The hydrogen blocking layer blocks the hydrogen diffusion. Thus, it is advantageous to dispose such a hydrogen blocking layer directly over a portion of the hole injection region, so that this portion is an inactivated portion. By selecting the location of the hydrogen blocking layer, it is thus possible to define which portion of the hole injection region is inactivated. In the case of a 3D LED based on nanowires for example, it is interesting that the inactivated portion is the lower portion of the nanowire(s) and that the activated portion is the upper portion of the nanowire(s). In general, the lower portion of the nanowire has a defect level higher than the upper portion. Henceforth, it has a higher leakage current. Thus, only the upper portion participates to the transport of the current. Thus, the transport of the current is optimised.

According to one example, the activated portion has an acceptor concentration higher than or equal to 1019 cm-3, and the at least one inactivated portion has an acceptor concentration lower than or equal to 1016 cm-3.

A second aspect relates to a method for manufacturing such a light-emitting diode.

According to one aspect, a method is described which comprises:

A formation of a n-GaN based electron injection region,

A formation of a p-GaN based hole injection region,

A formation of an active region located between the electron injection region and the hole injection region, said active region being configured to emit a light radiation,

A thermal activation configured to activate the hole injection region.

Advantageously, a hydrogen blocking layer is formed over only a portion of the hole injection region, before the activation, so that the activation is prevented at said portion of the hole injection region, called inactivated portion, and that the activation is effective over another portion of the hole injection region, called activated portion. The inactivated portion is interposed between the electron injection region and the hydrogen blocking layer.

Thus, the method advantageously allows avoiding the activation of a portion of the hole injection region. The hydrogen blocking layer formed over said portion before the thermal activation prevents a release of hydrogen from this portion during the activation. Thus, this portion is inactivated, whereas another portion of the hole injection region, not covered by the hydrogen blocking layer, is activated upon completion of the thermal activation.

For example, this method may be applied during the manufacture of a LED based on nanowires. The shell of the nanowire, generally intended to form a hole injection region, is covered over its lower portion by a hydrogen blocking layer before activation. Thus, this hydrogen blocking layer may be in the form of a ring over the lower portion of the nanowire. The lower portion, which is generally the portion having the highest defect level, is thus inactivated and does not participate to the transport and to the injection of the current towards and in the active region.

BRIEF DESCRIPTION OF THE FIGURES

The aims, objects, as well as the features and advantages of the invention will appear better from the detailed description of embodiments of the latter which are illustrated by the following appended drawings wherein:

FIGS. 1 to 7 illustrate steps of a LED manufacturing method according to an embodiment of the present invention.

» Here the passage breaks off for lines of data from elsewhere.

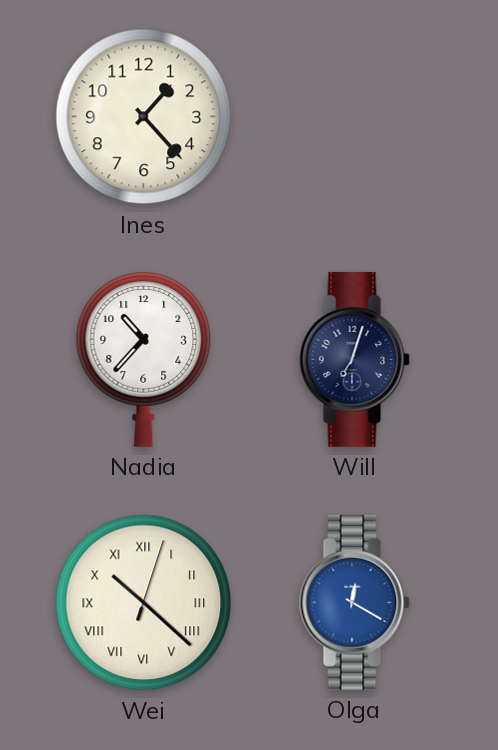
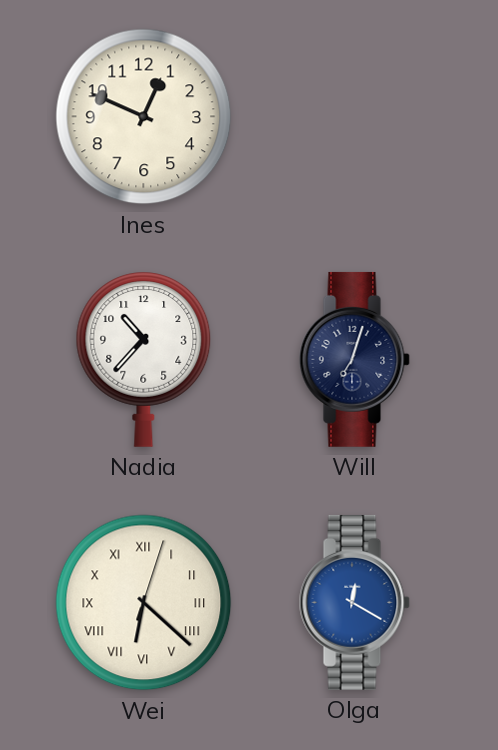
Ines: 1:23 -> 12:49
Wei: 10:22 -> 6:22
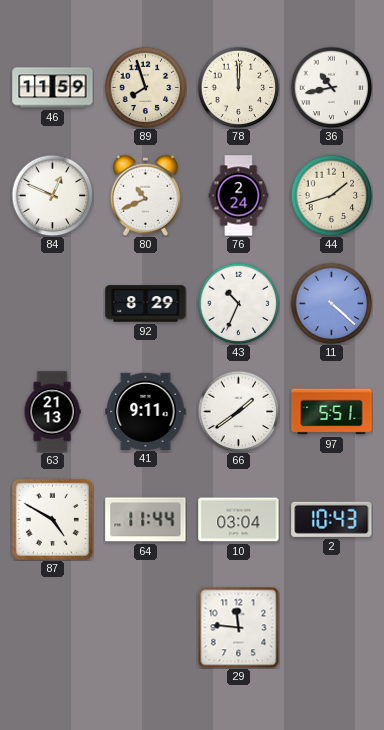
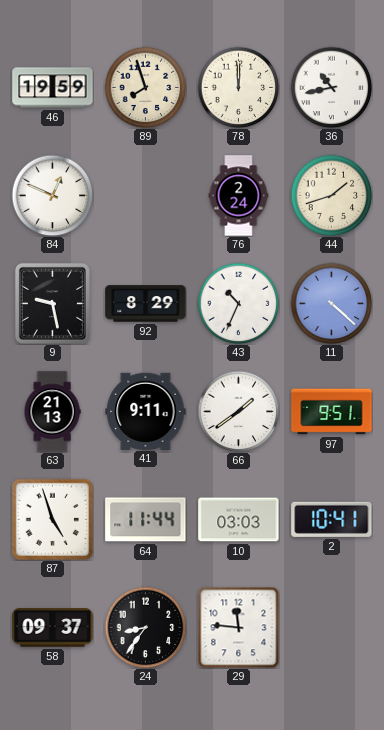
46: 11:59 -> 19:59
80: 10:41 -> none
9: none -> 9:28
97: 5:51 -> 9:51
87: 4:50 -> 4:57
10: 03:04 -> 03:03
2: 10:43 -> 10:41
58: none -> 09:37
24: none -> 8:36
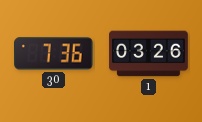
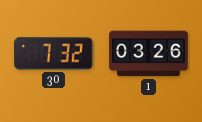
30: 7:36 -> 7:32
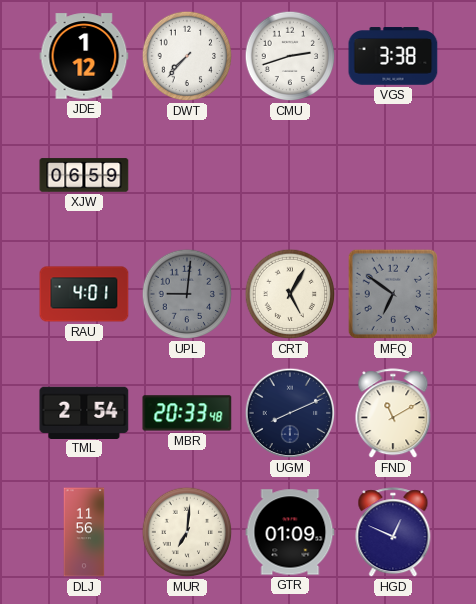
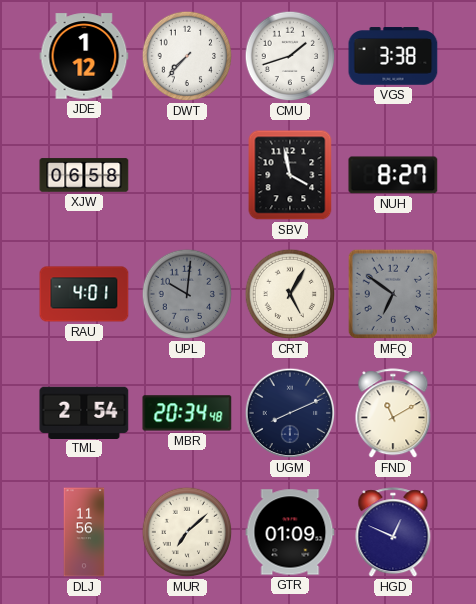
CMU: 2:42 -> 1:42
XJW: 06:59 -> 06:58
SBV: none -> 3:58
NUH: none -> 8:27
UPL: 9:01 -> 10:01
MBR: 20:33 -> 20:34
MUR: 7:01 -> 7:08
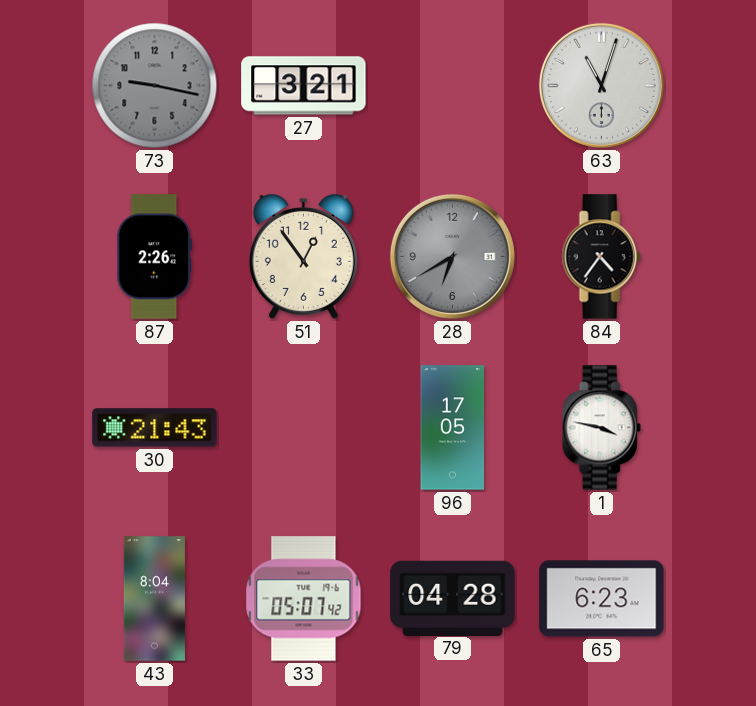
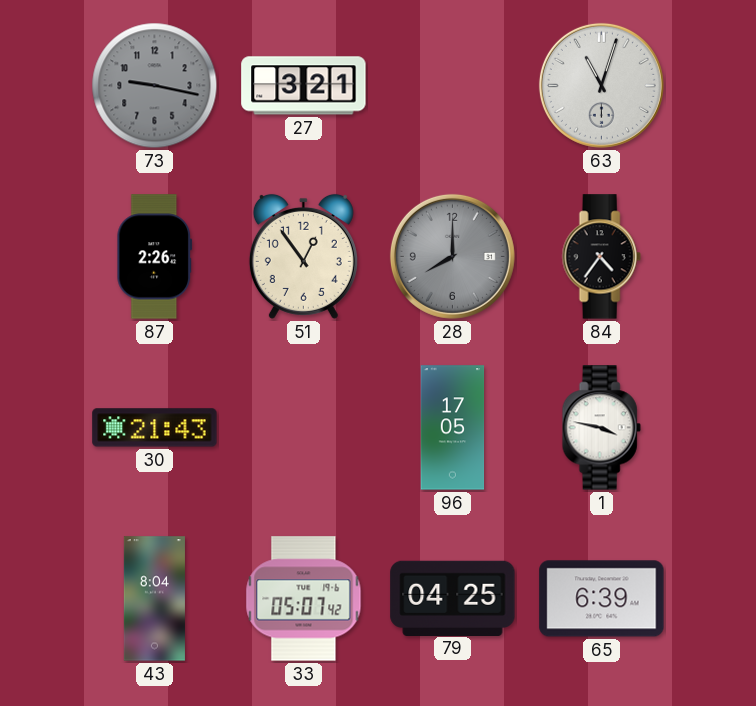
28: 6:40 -> 8:00
79: 04:28 -> 04:25
65: 6:23 -> 6:39
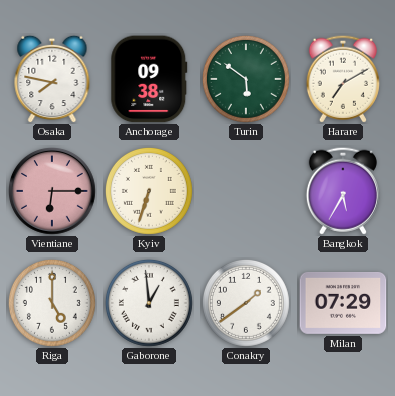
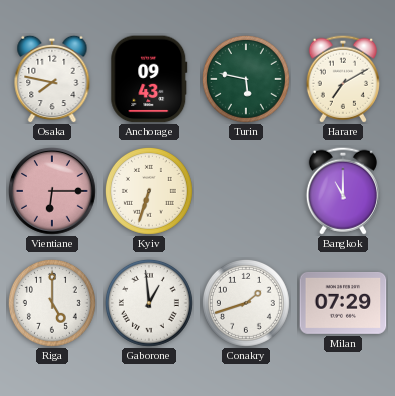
Anchorage: 09:38 -> 09:43
Turin: 5:51 -> 5:47
Bangkok: 5:35 -> 11:00
Conakry: 1:39 -> 1:42
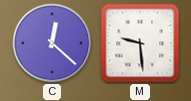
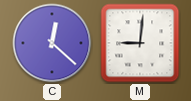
M: 9:29 -> 9:01
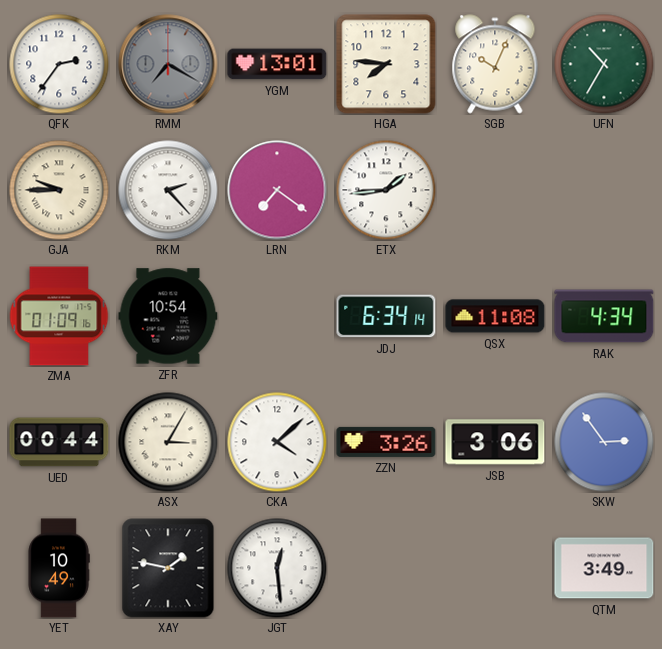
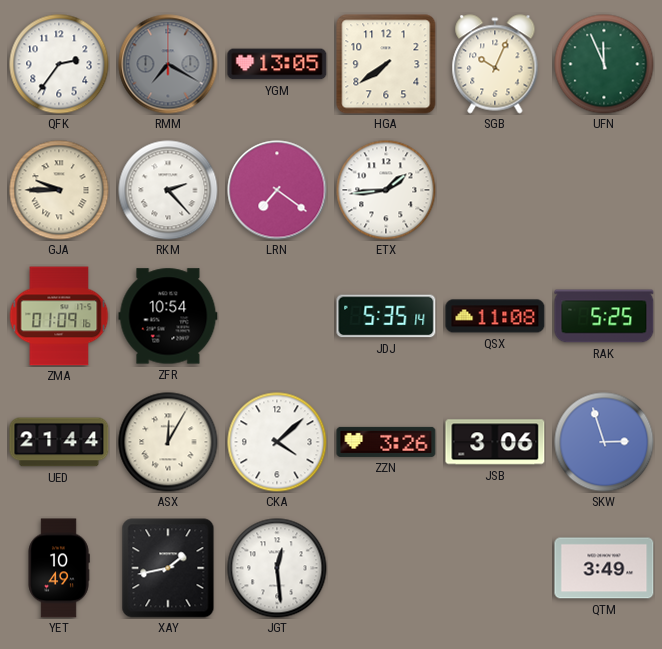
YGM: 13:01 -> 13:05
HGA: 7:46 -> 7:39
UFN: 10:35 -> 11:56
JDJ: 6:34 -> 5:35
RAK: 4:34 -> 5:25
UED: 00:44 -> 21:44
ASX: 3:05 -> 12:05
SKW: 2:54 -> 2:57
XAY: 1:47 -> 1:43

FIG. 8 illustrates a 3D LED, according to a first embodiment of the present invention.

FIG. 9 illustrates a 2D LED, according to a second embodiment of the present invention.

FIG. 10 illustrates a 3D LED, according to a third embodiment of the present invention.

The drawings are provided as examples and do not limit the invention. They consist of schematic principle representations intended to facilitate understanding of the invention and are not necessarily to the scale of practical applications. In particular, the dimensions of the different portions of the LEDs are not necessarily representative of reality.

DETAILED DESCRIPTION

Before starting a detailed review of embodiments of the invention, it is reminded that the invention according to its first aspect comprises in particular the optional features hereinafter which could be used in combination or alternatively.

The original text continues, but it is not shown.